Mizan News Agency
- Type: News agency
- Founded: 2014
- Headquarters: Iran
- Key people: Mehdi Keshdar (CEO)
- Website: mizanonline.ir

= Mizan News Agency =

Iranian news agency

Mizan News Agency (خبرگزاری میزان) is the official news agency of the Iranian judiciary.

==History and management==
Mizan News Agency began operations in August 2014. The CEO since 2015 has been Mehdi Keshdar.

In February 2023, the X social network blocked Mizan News Agency's account due to multiple violations of rules regarding the spreading of hate.

==Content==
Mizan News Agency specializes in news about judiciary-related topics, such as criminal proceedings, and also publishes general domestic and international news.
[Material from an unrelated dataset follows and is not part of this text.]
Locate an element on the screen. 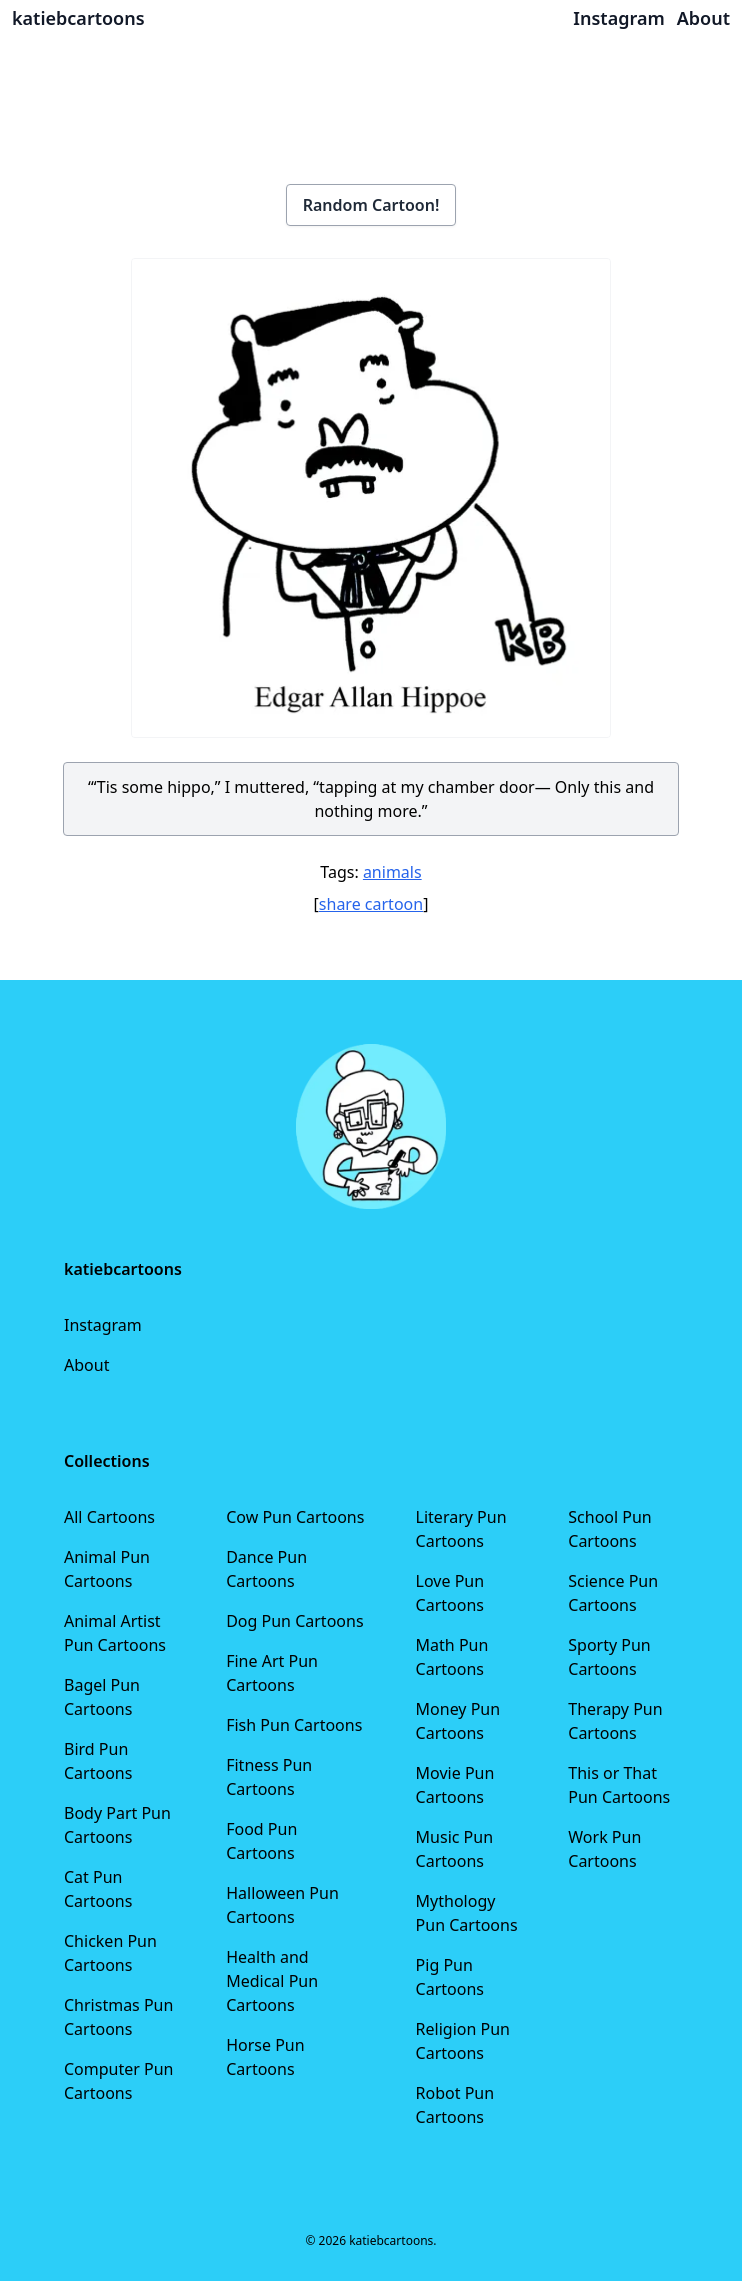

IranWire in 2022 described one of its main functions as responding to criticisms about the judiciary and prison conditions. In May 2026, BBC Persian described its coverage of executions of protesters as "fraught with ambiguities and questions about the court process", and noted a consistent pattern of framing the cases in national security terms.

In 2018, Mizan News Agency published an article threatening BBC Persian journalists that they will "get what they deserve" for being "divisive" and "misrepresenting history", which the BBC condemned as a "significant escalation of the threats made against named BBC Persian staff".